The author discusses results of a massive survey initiated by Christianity Today that identified 60 million Americans as having had a conversion experience and a high percentage who said they believe the Bible to be God’s Word. This is great news. The problem comes in when additional information tells us that evangelical believers are ignorant of the content in Scripture and Christian theology. Believers have had little impact on the culture and worldview in our day. Christian “faith” seems to make little difference in people’s lives or in our society.

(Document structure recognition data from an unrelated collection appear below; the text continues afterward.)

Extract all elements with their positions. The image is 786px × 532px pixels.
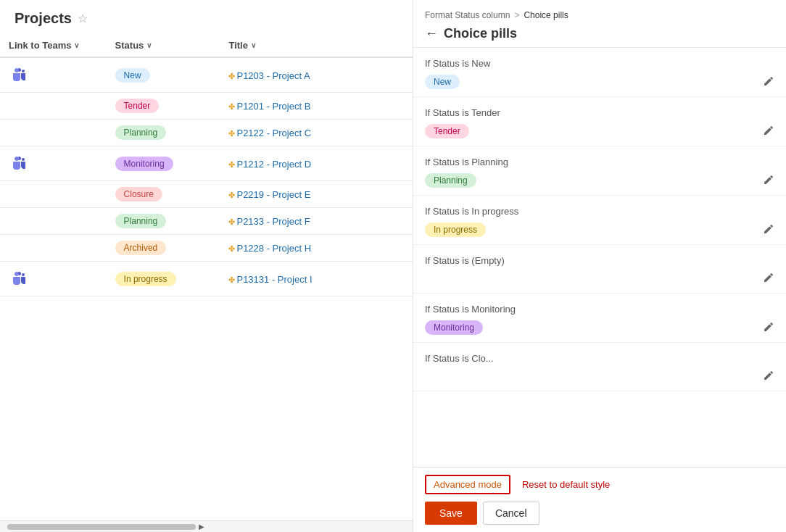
col-teams-label: Link to Teams	[9, 40, 71, 51]
status-section-empty: If Status is (Empty)	[413, 245, 786, 294]
bottom-scroll: ▶	[0, 520, 413, 532]
breadcrumb-separator: >	[514, 10, 519, 20]
table-row: Closure✤P2219 - Project E	[0, 181, 413, 208]
project-link-5[interactable]: P2133 - Project F	[236, 216, 310, 227]
status-section-label-new: If Status is New	[425, 58, 774, 69]
cell-status-3: Monitoring	[107, 146, 220, 181]
project-link-7[interactable]: P13131 - Project I	[236, 274, 312, 285]
col-title-chevron[interactable]: ∨	[251, 41, 256, 49]
breadcrumb-parent[interactable]: Format Status column	[425, 10, 510, 20]
col-status-label: Status	[115, 40, 144, 51]
project-icon-4: ✤	[228, 191, 235, 199]
edit-icon-new[interactable]	[763, 75, 774, 89]
project-link-3[interactable]: P1212 - Project D	[236, 159, 311, 170]
teams-icon-3[interactable]	[9, 152, 29, 173]
status-pill-1[interactable]: Tender	[115, 99, 160, 113]
edit-icon-planning[interactable]	[763, 174, 774, 188]
col-header-status-inner[interactable]: Status ∨	[115, 40, 212, 51]
status-pill-3[interactable]: Monitoring	[115, 157, 173, 171]
project-icon-2: ✤	[228, 129, 235, 138]
table-row: Tender✤P1201 - Project B	[0, 93, 413, 120]
edit-icon-tender[interactable]	[763, 125, 774, 138]
col-status-chevron[interactable]: ∨	[146, 41, 152, 49]
cell-title-7: ✤P13131 - Project I	[220, 262, 413, 296]
table-row: Archived✤P1228 - Project H	[0, 235, 413, 262]
edit-icon-monitoring[interactable]	[763, 321, 774, 335]
horizontal-scrollbar-thumb[interactable]	[7, 524, 196, 530]
panel-content[interactable]: If Status is NewNewIf Status is TenderTe…	[413, 48, 786, 467]
col-header-teams-inner[interactable]: Link to Teams ∨	[9, 40, 98, 51]
status-pill-7[interactable]: In progress	[115, 272, 176, 286]
teams-icon-0[interactable]	[9, 64, 29, 84]
status-pill-right-new[interactable]: New	[425, 75, 460, 89]
cell-title-4: ✤P2219 - Project E	[220, 181, 413, 208]
project-link-1[interactable]: P1201 - Project B	[236, 101, 310, 112]
status-section-label-inprogress: If Status is In progress	[425, 206, 774, 217]
app-container: Projects ☆ Link to Teams ∨	[0, 0, 786, 532]
status-pill-6[interactable]: Archived	[115, 241, 167, 255]
page-title-row: Projects ☆	[0, 0, 413, 34]
project-link-6[interactable]: P1228 - Project H	[236, 243, 311, 254]
cell-title-5: ✤P2133 - Project F	[220, 208, 413, 235]
left-panel: Projects ☆ Link to Teams ∨	[0, 0, 413, 532]
col-header-title-inner[interactable]: Title ∨	[228, 40, 404, 51]
status-pill-right-tender[interactable]: Tender	[425, 124, 469, 138]
table-row: Monitoring✤P1212 - Project D	[0, 146, 413, 181]
cell-teams-4	[0, 181, 107, 208]
edit-icon-inprogress[interactable]	[763, 223, 774, 237]
status-pill-2[interactable]: Planning	[115, 125, 167, 140]
status-pill-0[interactable]: New	[115, 68, 150, 83]
col-title-label: Title	[228, 40, 248, 51]
edit-icon-empty[interactable]	[763, 272, 774, 286]
table-row: New✤P1203 - Project A	[0, 57, 413, 93]
cancel-button[interactable]: Cancel	[483, 502, 539, 525]
cell-teams-7	[0, 262, 107, 296]
col-teams-chevron[interactable]: ∨	[74, 41, 79, 49]
cell-teams-6	[0, 235, 107, 262]
status-pill-right-planning[interactable]: Planning	[425, 173, 476, 188]
edit-icon-closure[interactable]	[763, 370, 774, 383]
advanced-mode-button[interactable]: Advanced mode	[425, 475, 510, 494]
status-pill-5[interactable]: Planning	[115, 214, 167, 228]
cell-teams-5	[0, 208, 107, 235]
teams-icon-7[interactable]	[9, 267, 29, 288]
status-pill-4[interactable]: Closure	[115, 187, 162, 201]
status-pill-right-monitoring[interactable]: Monitoring	[425, 320, 483, 335]
project-link-0[interactable]: P1203 - Project A	[236, 70, 310, 81]
project-icon-3: ✤	[228, 160, 235, 169]
cell-title-0: ✤P1203 - Project A	[220, 57, 413, 93]
panel-title: Choice pills	[444, 26, 517, 41]
panel-footer: Advanced mode Reset to default style Sav…	[413, 467, 786, 532]
project-link-2[interactable]: P2122 - Project C	[236, 128, 311, 138]
status-section-label-planning: If Status is Planning	[425, 157, 774, 167]
project-icon-7: ✤	[228, 275, 235, 284]
cell-status-4: Closure	[107, 181, 220, 208]
breadcrumb: Format Status column > Choice pills	[425, 10, 774, 20]
save-button[interactable]: Save	[425, 502, 477, 525]
cell-title-1: ✤P1201 - Project B	[220, 93, 413, 120]
status-section-inprogress: If Status is In progressIn progress	[413, 196, 786, 245]
table-container: Link to Teams ∨ Status ∨	[0, 34, 413, 520]
project-link-4[interactable]: P2219 - Project E	[236, 189, 310, 200]
status-section-row-new: New	[425, 75, 774, 89]
page-title: Projects	[15, 10, 72, 27]
right-panel: Format Status column > Choice pills ← Ch…	[413, 0, 786, 532]
status-section-row-empty	[425, 272, 774, 286]
reset-default-style-link[interactable]: Reset to default style	[522, 479, 610, 490]
panel-header: Format Status column > Choice pills ← Ch…	[413, 0, 786, 48]
cell-status-6: Archived	[107, 235, 220, 262]
status-section-row-inprogress: In progress	[425, 223, 774, 237]
project-icon-0: ✤	[228, 72, 235, 80]
status-section-label-tender: If Status is Tender	[425, 107, 774, 118]
status-pill-right-inprogress[interactable]: In progress	[425, 223, 486, 237]
status-section-label-closure: If Status is Clo...	[425, 353, 774, 364]
col-header-status: Status ∨	[107, 34, 220, 57]
status-section-closure: If Status is Clo...	[413, 343, 786, 391]
star-icon[interactable]: ☆	[78, 12, 88, 25]
cell-title-2: ✤P2122 - Project C	[220, 120, 413, 146]
back-arrow-icon[interactable]: ←	[425, 26, 438, 41]
cell-status-1: Tender	[107, 93, 220, 120]
scroll-right-arrow[interactable]: ▶	[199, 523, 204, 531]
cell-status-5: Planning	[107, 208, 220, 235]
status-section-planning: If Status is PlanningPlanning	[413, 146, 786, 196]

How does one explain this? It could be because a significant number of respondents are simply not telling the truth. It is possible that a large number are mistaken or lying. But a more optimistic assessment is to say that these converts are still in spiritual infancy. R. C. Sproul goes on to identify ten causes that work against spiritual maturity. These include: the childlike faith error, fear of theological skepticism, the error of easy believism, neo-monasticism, fear of controversies, anti-rational spirit of the age, the seduction of worldliness, pietistic substitution of devotion for study, slothfulness, and disobedience.
Sproul then goes on to say, “An intellectual understanding of doctrine is a necessary condition for spiritual growth. It is not, however, a sufficient condition for spiritual growth. A necessary condition is a condition that must be present for a desired result to happen. Without it, the result will not be forthcoming… As oxygen is necessary but not sufficient for a fire to ignite, so doctrine is necessary but not sufficient to light a fire in our hearts. Without the gracious operation of the Holy Spirit in our hearts, the more presence of doctrine, even sound doctrine, will leave us cold.”
I commend you to this book, but more than that, I commend you to continue toward maturity in the Christian life.